2012 started for me with a small conversation that has been causing big ripples.
I was celebrating New Year’s Eve with a handful of very close friends, plus the guest of one of those friends. That guest was Ella Saltmarsh, who has just finished writing a feature-length screenplay set in Kabul. Ella works “at the intersection between storytelling and strategy” and she is ‘evangelical’ about using the creative industries to build a fairer world. She’s also a yogini.
As you might have guessed, we had plenty to talk about. And then, just as the conversation was getting going, Ella asked me -
Do you have any plans to get back into the field?
As I started to answer, I found myself tearing up and realised that I haven’t been paying much attention to how much I miss living and working in places like Afghanistan. I’ve been telling myself that work in Afghanistan is better done by Afghans, and that I don’t need to look any further than my own neighbourhood to find opportunities to use my passion for storytelling to support social justice and change.
And at the same time, I’ve been quietly applying for short-term consultancy positions with various UN agencies and as I miss out on one after the other, slowly losing my confidence. Without wanting to admit it, I’ve been inching towards the conclusion that yoga teaching is the only marketable skill I have left to offer ‘in the field’.
So do I have any plans to go back into the field? Yes, actually I do. Or more accurately, I have a won’t-go-away, ache-in-my-belly desire for it. What I need is a plan. More on that soon. For now it was enough to acknowledge it.
Then she asked -
What are you working on now?
And – despite the fact that I’m working like a crazy person at running a restaurant, launching a book, teaching yoga, creating a new online course for change-makers, and setting up a co-working space and a communications collective – I felt like I had nothing to tell her.
Why? Because I couldn’t think of anything I was working on that related to our shared passion for that intersection between storytelling and strategy, between communication and social change.
Of course in one sense, everything I do touches on that space. But – I realised in that moment – not quite in the way I need it to. Some of the projects I’m working on have potential to get closer and closer to filling that space. But for now they are only tangentially related.
And I want more.
Some wise(er than me) friends of mine talk often about the importance of desire.
Danielle says “Follow your desired emotion.”
‘Don’t analyze it too deeply’, she says. ‘Just let it roll and rumble a bit. It may be there to humble you, expand you, heal, surprise or reinvent you.’
So this year, although I don’t have any New Year’s resolutions, I do have some New Year’s desires to follow.
Starting with these desires:
- to write more meaty posts, to explore those ‘big’ ideas and questions that lurk on the edges of my mind, tempting me to dive into deep caves of reading and thinking.
- to write more for the Huffington Post (last year I earned myself a regular gig on HuffPo and then proceeded to write all of two pieces in eight months) and to be smart, professional and bold about seeking other writing opportunities.
- to go back to Afghanistan – and work with Afghan writers/storytellers to co-craft stories that explore the relationship between Afghans and internationals working there.
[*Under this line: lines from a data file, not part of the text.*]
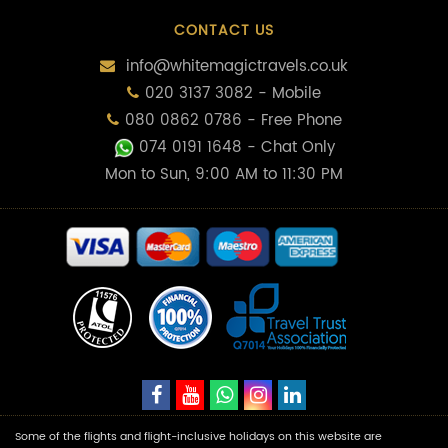
CONTACT US
info@whitemagictravels.co.uk
020 3137 3082 - Mobile
080 0862 0786 - Free Phone
074 0191 1648
- Chat Only
Mon to Sun, 9:00 AM to 11:30 PM
Some of the flights and flight-inclusive holidays on this website are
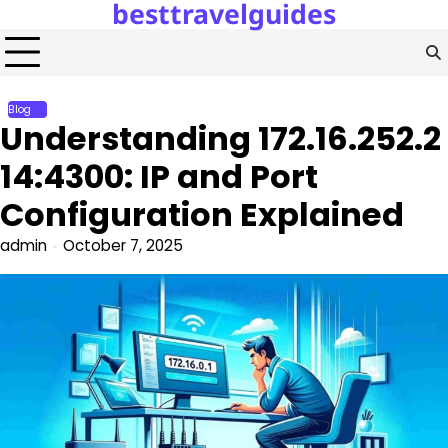
besttravelguides
Skip
to
content
Blog
Understanding 172.16.252.2
14:4300: IP and Port
Configuration Explained
admin
October 7, 2025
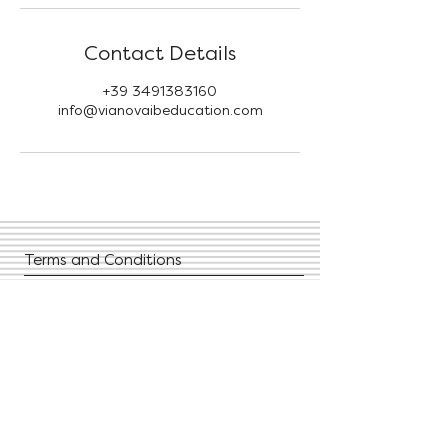
Contact Details
+39 3491383160
info@vianovaibeducation.com
Terms and Conditions
Privacy Policies
FAQ
Contact Us
Give us your feedback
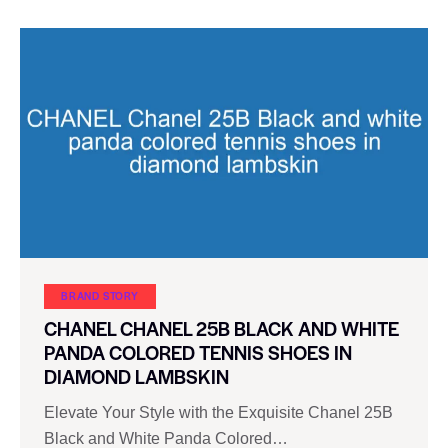
BRAND STORY
CHANEL CHANEL 25B BLACK AND WHITE
PANDA COLORED TENNIS SHOES IN
DIAMOND LAMBSKIN
Elevate Your Style with the Exquisite Chanel 25B
Black and White Panda Colored…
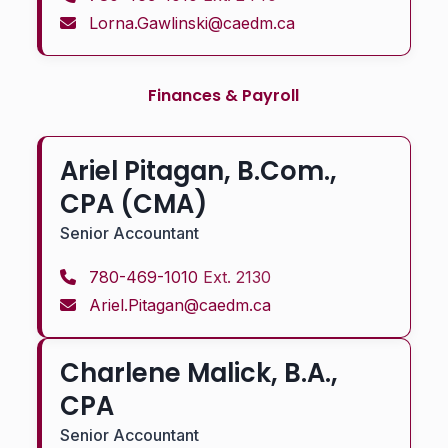
Lorna.Gawlinski@caedm.ca
Finances & Payroll
Ariel Pitagan, B.Com.,
CPA (CMA)
Senior Accountant
780-469-1010
Ext. 2130
Ariel.Pitagan@caedm.ca
Charlene Malick, B.A.,
CPA
Senior Accountant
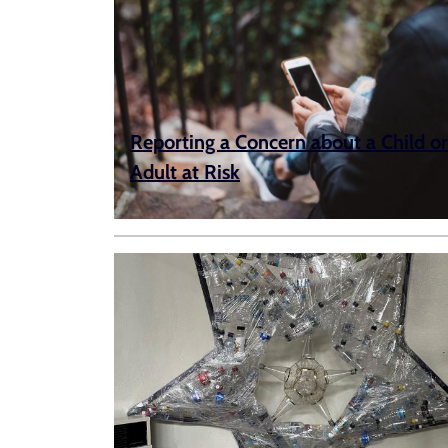
Reporting a Concern about a Child or
Adult at Risk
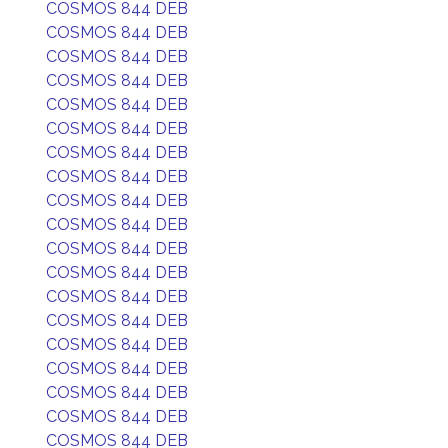
COSMOS 844 DEB
COSMOS 844 DEB
COSMOS 844 DEB
COSMOS 844 DEB
COSMOS 844 DEB
COSMOS 844 DEB
COSMOS 844 DEB
COSMOS 844 DEB
COSMOS 844 DEB
COSMOS 844 DEB
COSMOS 844 DEB
COSMOS 844 DEB
COSMOS 844 DEB
COSMOS 844 DEB
COSMOS 844 DEB
COSMOS 844 DEB
COSMOS 844 DEB
COSMOS 844 DEB
COSMOS 844 DEB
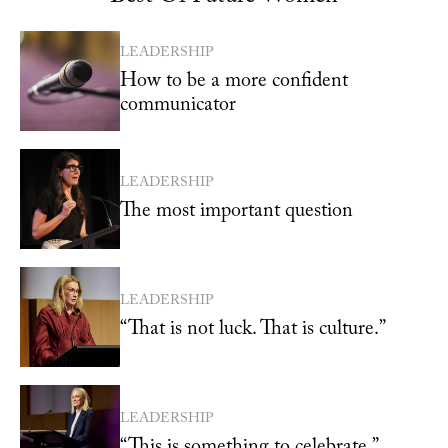
LEADERSHIP
How to be a more confident
communicator
LEADERSHIP
The most important question
LEADERSHIP
“That is not luck. That is culture.”
LEADERSHIP
“This is something to celebrate.”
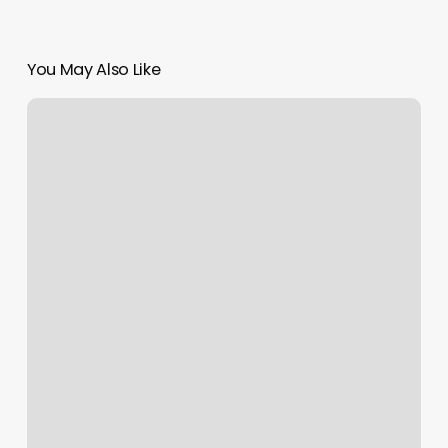
You May Also Like
Tobys
Barbershop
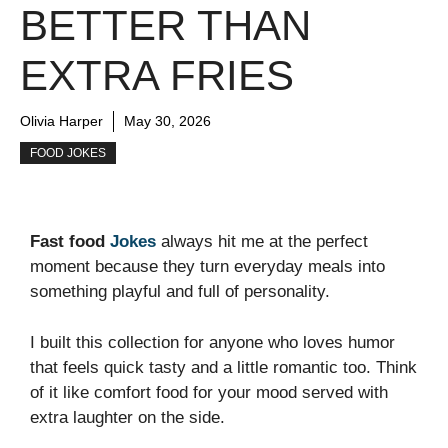
BETTER THAN
EXTRA FRIES
Olivia Harper
May 30, 2026
FOOD JOKES
Fast food
Jokes
always hit me at the perfect
moment because they turn everyday meals into
something playful and full of personality.
I built this collection for anyone who loves humor
that feels quick tasty and a little romantic too. Think
of it like comfort food for your mood served with
extra laughter on the side.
Those are the desires that made themselves known to me in the form of tears and discomfort at the dinner table on New Year’s Eve. So I figured they were a good place to start.
I’ll be kicking things off this week with a post on why I think passion isn’t enough – for writing, do-gooding or yoga. Next week I’ll be posting a substantial piece here and at the Huffington Post. Like I said, I have some big ideas and questions to explore. I hope you’ll come exploring with me.
I’ll also be creating one post per week here with links to things I want to share with you. I come across so many amazing things and although I share them on Twitter and Facebook, I just want to put the very best of them together in one place. So I’m going to follow that desire too.
And I’ll continue my series of interviews with change-makers because I love finding out what makes the people I admire and respect tick. These interviews will continue to be erratic in their frequency, since I’m not making resolutions here, just following my desires, remember!
Any desires lurking for you? Anything you haven’t quite admitted you want, despite the deep pull in your belly?
I recommend a Desire-Amnesty. Give yourself permission, just for a moment, to want what you want. Take a break – just for this one time – from the reasons why you shouldn’t want it. Let yourself desire what you desire. And then follow that desire. Even just for a few steps. Let’s see where our desires take us.